Meaning in literature and the arts, indeed all that is valid in human culture, has its ultimate grounding in the universality of an objective moral and aesthetic canon. It is by virtue of this universal canon that, say, an air by Bach is appreciated by modern Japanese and the ancient Japanese art of haiku by modern Europeans. And whereas it is said that now we see as through a glass, darkly, the human potential for ultimate understanding is acknowledged in that the apostle continues, but then face to face – now I know in part, but then shall I know even as I am known. To know as I am known
I am reminded here of an atheist of some renown, fulminating that the notion of an omniscient mind – one that knows us in intimate detail – is inherently obscene.
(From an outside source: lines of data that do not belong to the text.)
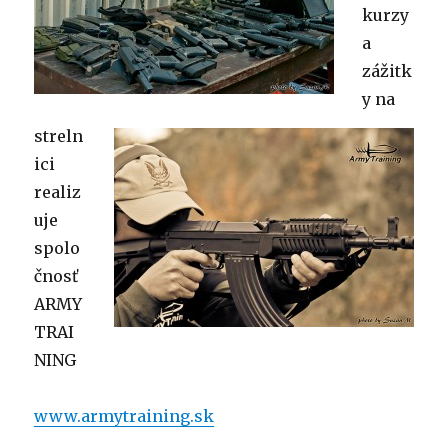
kurzy
a
zážitk
y na
streln
ici
realiz
uje
spolo
čnosť
ARMY
TRAI
NING
www.armytraining.sk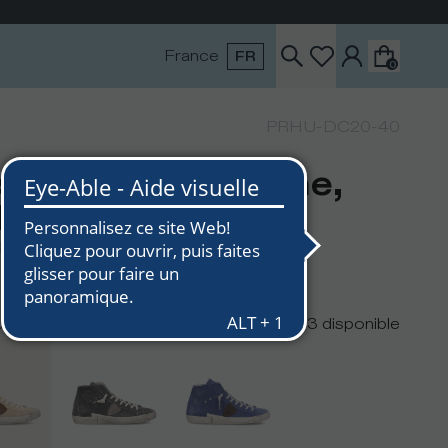
France
FR
0
PRHU-DC20-40
skets Prsx Homme,
ble
0
€260
urs
3
disponible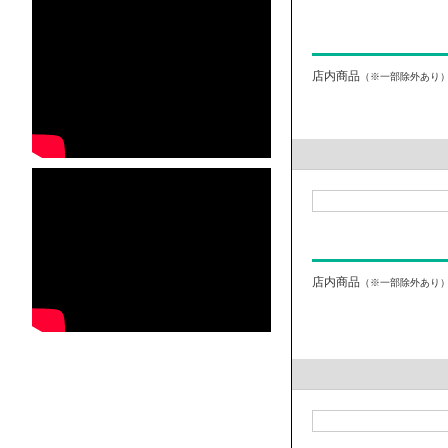
店内商品
（※一部除外あり
店内商品
（※一部除外あり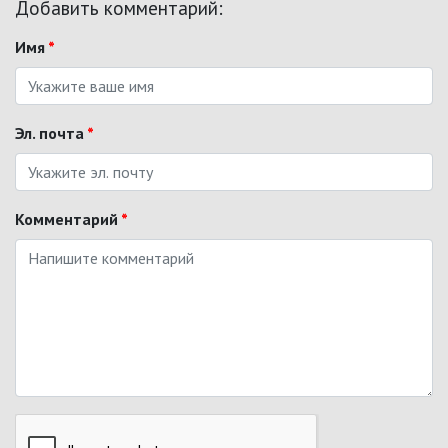
Добавить комментарий:
Имя
*
Эл. почта
*
Комментарий
*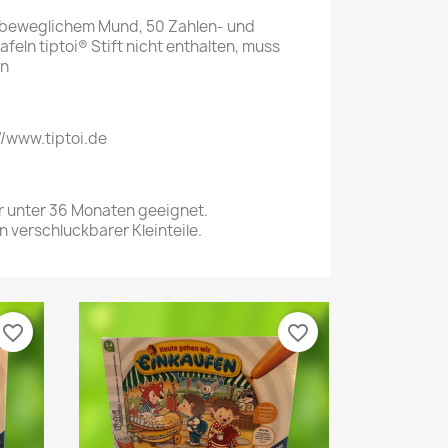
 beweglichem Mund, 50 Zahlen- und
feln tiptoi® Stift nicht enthalten, muss
en
//www.tiptoi.de
r unter 36 Monaten geeignet.
 verschluckbarer Kleinteile.
favorite_border
favorite_border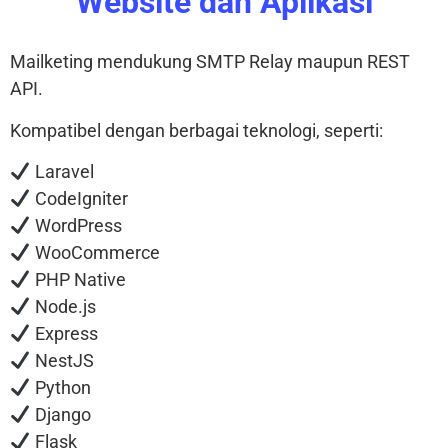
Website dan Aplikasi
Mailketing mendukung SMTP Relay maupun REST
API.
Kompatibel dengan berbagai teknologi, seperti:
Laravel
CodeIgniter
WordPress
WooCommerce
PHP Native
Node.js
Express
NestJS
Python
Django
Flask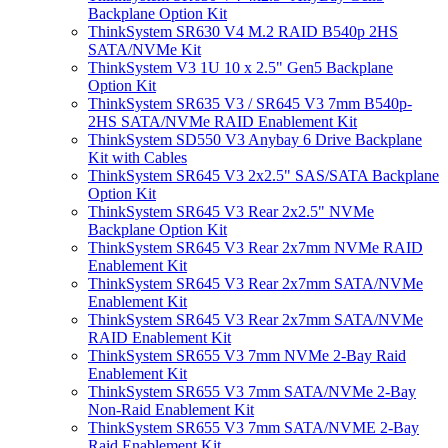
Backplane Option Kit
ThinkSystem SR630 V4 M.2 RAID B540p 2HS
SATA/NVMe Kit
ThinkSystem V3 1U 10 x 2.5" Gen5 Backplane
Option Kit
ThinkSystem SR635 V3 / SR645 V3 7mm B540p-
2HS SATA/NVMe RAID Enablement Kit
ThinkSystem SD550 V3 Anybay 6 Drive Backplane
Kit with Cables
ThinkSystem SR645 V3 2x2.5" SAS/SATA Backplane
Option Kit
ThinkSystem SR645 V3 Rear 2x2.5" NVMe
Backplane Option Kit
ThinkSystem SR645 V3 Rear 2x7mm NVMe RAID
Enablement Kit
ThinkSystem SR645 V3 Rear 2x7mm SATA/NVMe
Enablement Kit
ThinkSystem SR645 V3 Rear 2x7mm SATA/NVMe
RAID Enablement Kit
ThinkSystem SR655 V3 7mm NVMe 2-Bay Raid
Enablement Kit
ThinkSystem SR655 V3 7mm SATA/NVMe 2-Bay
Non-Raid Enablement Kit
ThinkSystem SR655 V3 7mm SATA/NVME 2-Bay
Raid Enablement Kit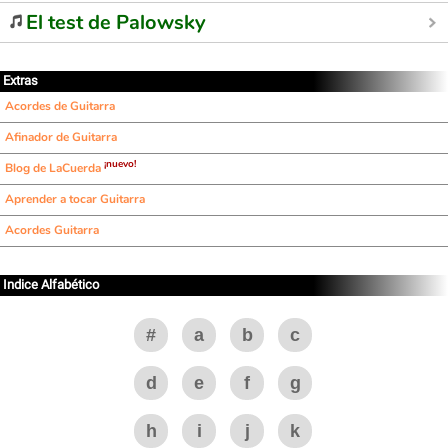
El test de Palowsky
Extras
Acordes de Guitarra
Afinador de Guitarra
¡nuevo!
Blog de LaCuerda
Aprender a tocar Guitarra
Acordes Guitarra
Indice Alfabético
#
a
b
c
d
e
f
g
h
i
j
k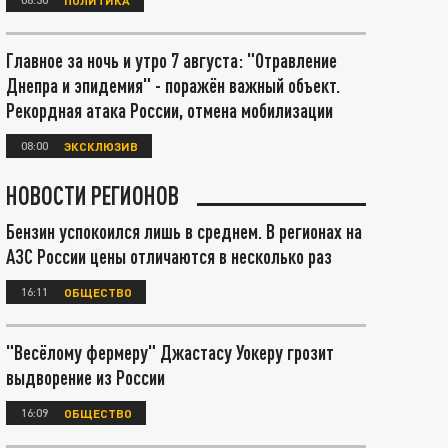
Главное за ночь и утро 7 августа: "Отравление
Днепра и эпидемия" - поражён важный объект.
Рекордная атака России, отмена мобилизации
08:00
ЭКСКЛЮЗИВ
НОВОСТИ РЕГИОНОВ
Бензин успокоился лишь в среднем. В регионах на
АЗС России цены отличаются в несколько раз
16:11
ОБЩЕСТВО
"Весёлому фермеру" Джастасу Уокеру грозит
выдворение из России
16:09
ОБЩЕСТВО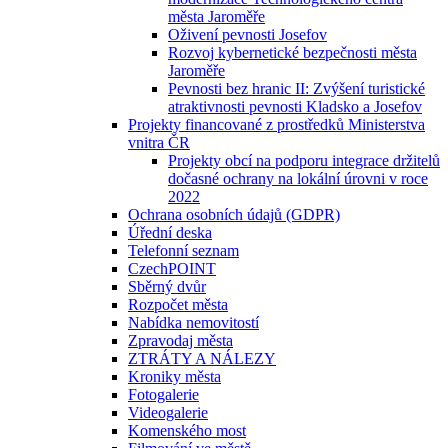
města Jaroměře
Oživení pevnosti Josefov
Rozvoj kybernetické bezpečnosti města
Jaroměře
Pevnosti bez hranic II: Zvýšení turistické
atraktivnosti pevnosti Kladsko a Josefov
Projekty financované z prostředků Ministerstva
vnitra ČR
Projekty obcí na podporu integrace držitelů
dočasné ochrany na lokální úrovni v roce
2022
Ochrana osobních údajů (GDPR)
Úřední deska
Telefonní seznam
CzechPOINT
Sběrný dvůr
Rozpočet města
Nabídka nemovitostí
Zpravodaj města
ZTRÁTY A NÁLEZY
Kroniky města
Fotogalerie
Videogalerie
Komenského most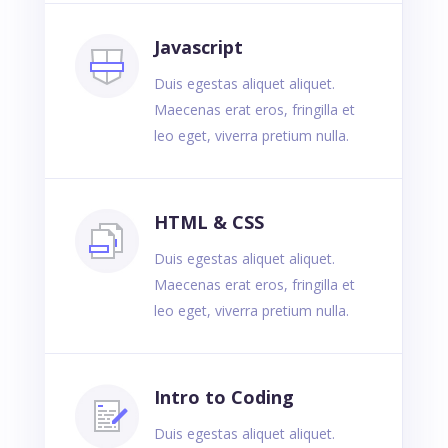
Javascript
Duis egestas aliquet aliquet.
Maecenas erat eros, fringilla et
leo eget, viverra pretium nulla.
HTML & CSS
Duis egestas aliquet aliquet.
Maecenas erat eros, fringilla et
leo eget, viverra pretium nulla.
Intro to Coding
Duis egestas aliquet aliquet.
One could understand, perhaps, if the man harboured issues regarding a violation of privacy, but are we to understand that he would prefer the trillions of cellular functions, that moment by moment sustain his physical body, to be regulated by his conscious personal ego? Somehow I think not. I am sure that, given a choice, he would gladly defer to that stupendous intelligence implicit in the natural world. What, however, this aside conveniently brings into focus is the question regarding the nature of omniscience.
 
How do we conceive of an omniscient mind, conventionally regarded the exclusive province of God, yet claimed for humanity by visionaries such as Paul and Lao Tse? How do we envisage the contents of such a mind? Do we envisage infinite analysis, the simultaneous apprehension of each point-event throughout the universe, at every moment in time and from every conceivable angle, with their myriad interactions up to and including an ultimate synthesis? Such indeed would be omniscience after the rational or reductive mode of modern science. Yet somehow we feel that this is not what the venerable sage envisaged, in stating that,
without stirring abroad, one can know the whole world. It is not, I would venture, how we envisage the mind of God. It is rather a glimpse into the abyss which we are afforded, a glimpse into the mind of Satan the cosmic serpent and archangel of light and thus a glimpse of Babel, the epitome of abstracted dissociation. As to the great image of Lao Tse and the logos of Paul – these, I would suggest, are rather intuitive in nature, being informed of a simplicity that perceives in wholes rather than in parts. Striking examples of this simplicity are found in the contemplative aesthetic of the East – notably in the haiku of which mention was made. Here – in the traditional three lines of seventeen syllables which convey a universe of sensibility – profound simplicity is not merely invoked; it is celebrated. Nor is this particular instance isolated, but a universal tradition is exemplified which espouses a mode of cognitive engagement besides the reductive. This mode is intuitive and holistic in nature. It is also embodied and grounded therefore in the actual, perceiving the universal in what is nigh, the esoteric or occult in what is apparent. Of old, furthermore, the mind thus disposed avails itself of a special language, such as I designate the intrinsic, the primordial or natural language. It is the potent language of the masters of beings who, having crossed the abyss of ratiocination, speak to effect.
 
Theirs is the universal canon and the language of truth, and theirs is the substance. The whole world, wrote Lao Tse, recognises the true as the true, yet is this only the false. Or, as the popular saying has it, the devil also can quote scripture – and, we might add, with alacrity. Yet, as we have argued, a true language exists and thus a true and meanigful record. These controvert the claims of modernism – that the universe is gibberish and any apparent meaning fortuitous, the improbable result of random processes over cosmic swathes of space and time. The language of which it is spoken bears record to the contrary – that it is the product of intelligence. It is emphatic in asserting that the universe is an opus and therefore intentional, with meaning at the very heart of that intent. Information, meaning, communion and verity are the concentrated embodiment of that intentionality. The world, like the word, is comprised of meaning.